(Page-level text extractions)
++++++++++++++++++++
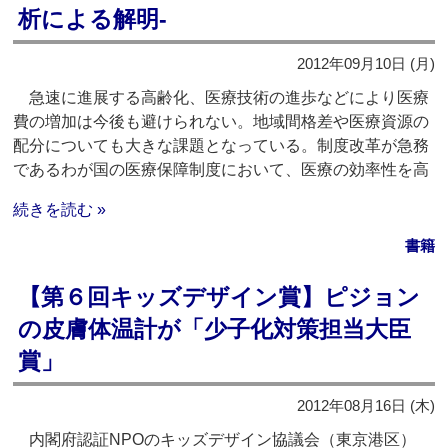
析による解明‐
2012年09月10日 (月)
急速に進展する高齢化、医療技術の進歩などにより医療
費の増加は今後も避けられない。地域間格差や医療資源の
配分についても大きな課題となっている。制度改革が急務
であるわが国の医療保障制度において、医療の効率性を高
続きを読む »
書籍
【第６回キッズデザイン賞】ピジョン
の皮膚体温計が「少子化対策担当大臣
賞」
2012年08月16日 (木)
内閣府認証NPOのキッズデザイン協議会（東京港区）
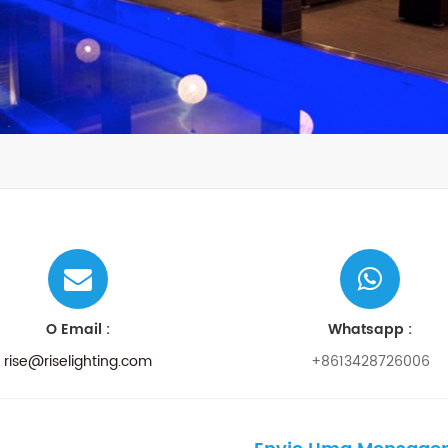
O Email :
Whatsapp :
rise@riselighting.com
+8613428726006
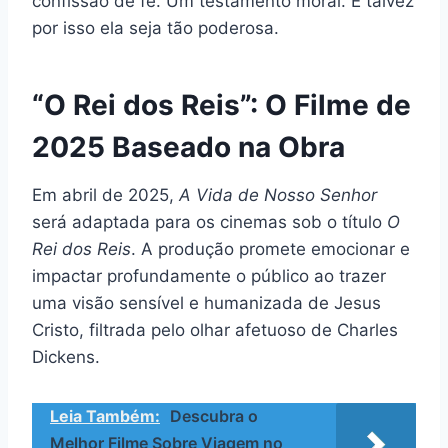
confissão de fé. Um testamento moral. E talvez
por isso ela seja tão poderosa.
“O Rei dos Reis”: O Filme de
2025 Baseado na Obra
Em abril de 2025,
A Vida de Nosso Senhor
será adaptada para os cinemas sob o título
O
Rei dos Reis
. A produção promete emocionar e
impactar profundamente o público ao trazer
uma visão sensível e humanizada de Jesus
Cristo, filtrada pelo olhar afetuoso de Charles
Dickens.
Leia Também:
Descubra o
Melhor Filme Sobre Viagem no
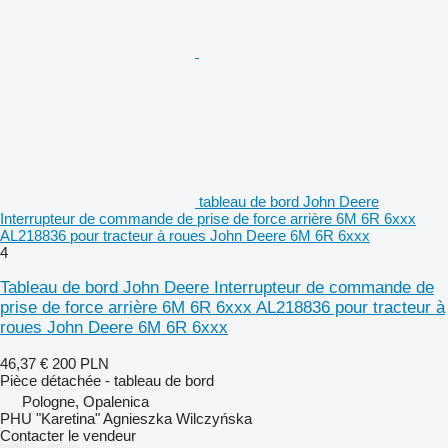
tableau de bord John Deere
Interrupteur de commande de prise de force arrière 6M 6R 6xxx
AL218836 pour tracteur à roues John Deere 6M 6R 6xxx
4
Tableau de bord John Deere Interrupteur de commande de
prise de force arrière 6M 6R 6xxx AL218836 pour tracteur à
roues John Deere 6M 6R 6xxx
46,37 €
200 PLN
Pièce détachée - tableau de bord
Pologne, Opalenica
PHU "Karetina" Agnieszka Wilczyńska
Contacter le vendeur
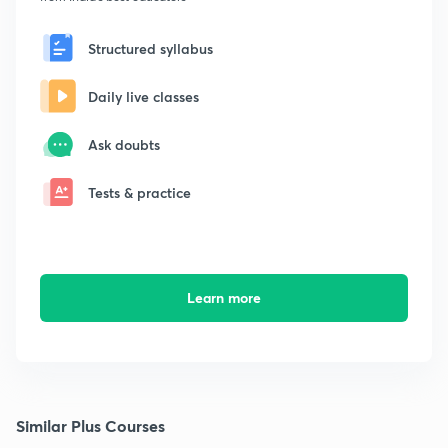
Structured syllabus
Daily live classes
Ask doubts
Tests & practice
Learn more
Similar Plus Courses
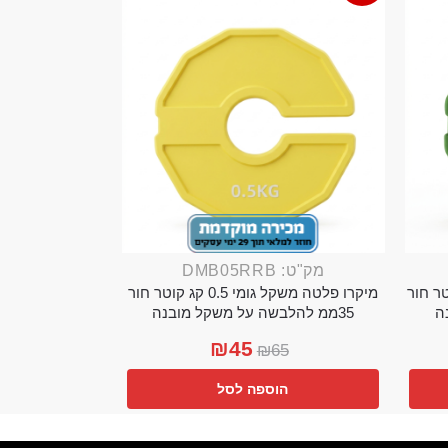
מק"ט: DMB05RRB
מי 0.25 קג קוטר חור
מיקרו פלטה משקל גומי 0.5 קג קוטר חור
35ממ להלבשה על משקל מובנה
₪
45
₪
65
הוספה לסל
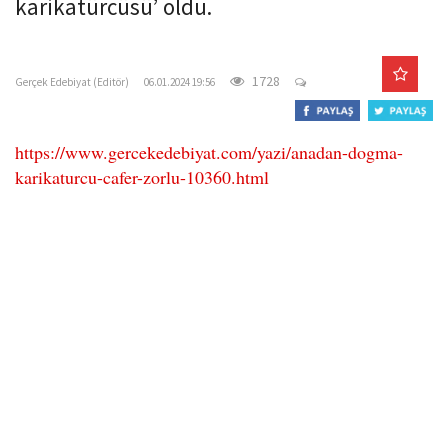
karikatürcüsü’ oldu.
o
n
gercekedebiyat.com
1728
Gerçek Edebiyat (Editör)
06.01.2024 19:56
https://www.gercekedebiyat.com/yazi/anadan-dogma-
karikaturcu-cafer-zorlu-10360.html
++++++++++++++++++++
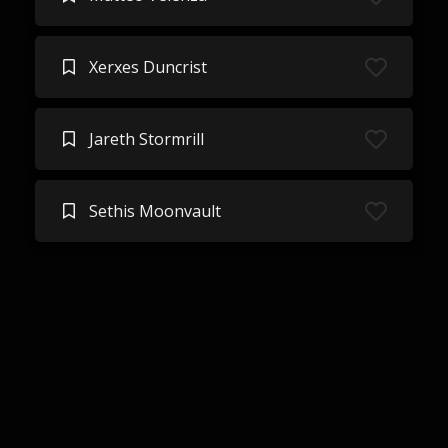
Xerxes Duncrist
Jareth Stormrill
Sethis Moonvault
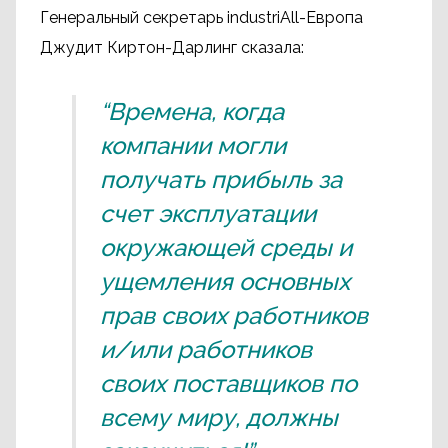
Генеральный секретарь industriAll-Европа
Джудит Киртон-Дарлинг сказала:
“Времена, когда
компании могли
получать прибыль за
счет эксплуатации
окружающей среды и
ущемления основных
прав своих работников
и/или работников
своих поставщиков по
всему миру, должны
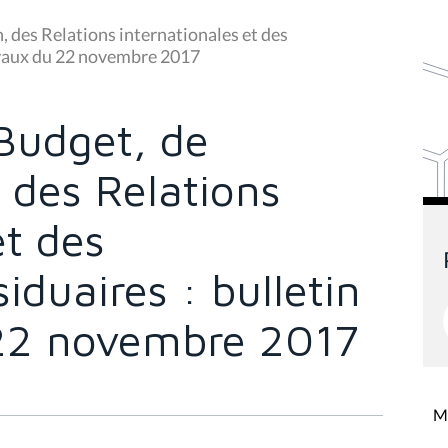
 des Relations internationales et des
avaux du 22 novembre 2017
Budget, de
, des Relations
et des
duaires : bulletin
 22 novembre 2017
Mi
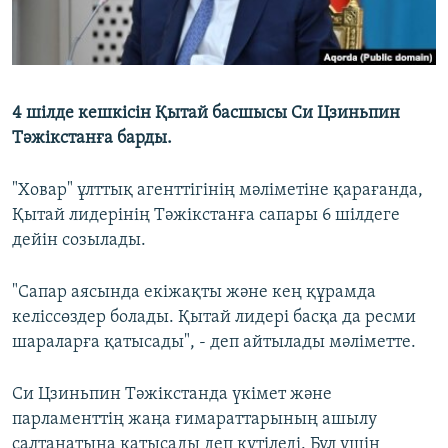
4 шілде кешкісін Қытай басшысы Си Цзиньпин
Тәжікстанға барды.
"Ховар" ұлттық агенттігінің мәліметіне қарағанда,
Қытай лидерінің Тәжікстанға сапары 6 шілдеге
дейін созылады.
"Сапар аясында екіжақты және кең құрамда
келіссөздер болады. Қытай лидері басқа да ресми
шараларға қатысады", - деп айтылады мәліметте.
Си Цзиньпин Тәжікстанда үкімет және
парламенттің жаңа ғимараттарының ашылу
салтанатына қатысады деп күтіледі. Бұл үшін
++++++++++++++++++++
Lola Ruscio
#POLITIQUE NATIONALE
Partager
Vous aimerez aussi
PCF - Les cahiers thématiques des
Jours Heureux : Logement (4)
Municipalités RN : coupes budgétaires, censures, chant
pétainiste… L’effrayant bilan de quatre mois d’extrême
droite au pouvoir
++++++++++++++++++++
• **AIM OF THE EXERCISE**: What lines in the entries contain "Deere"? Report each one by copying it.

• **ANSWER SECTION**:
tableau de bord John Deere
AL218836 pour tracteur à roues John Deere 6M 6R 6xxx
Tableau de bord John Deere Interrupteur de commande de
roues John Deere 6M 6R 6xxx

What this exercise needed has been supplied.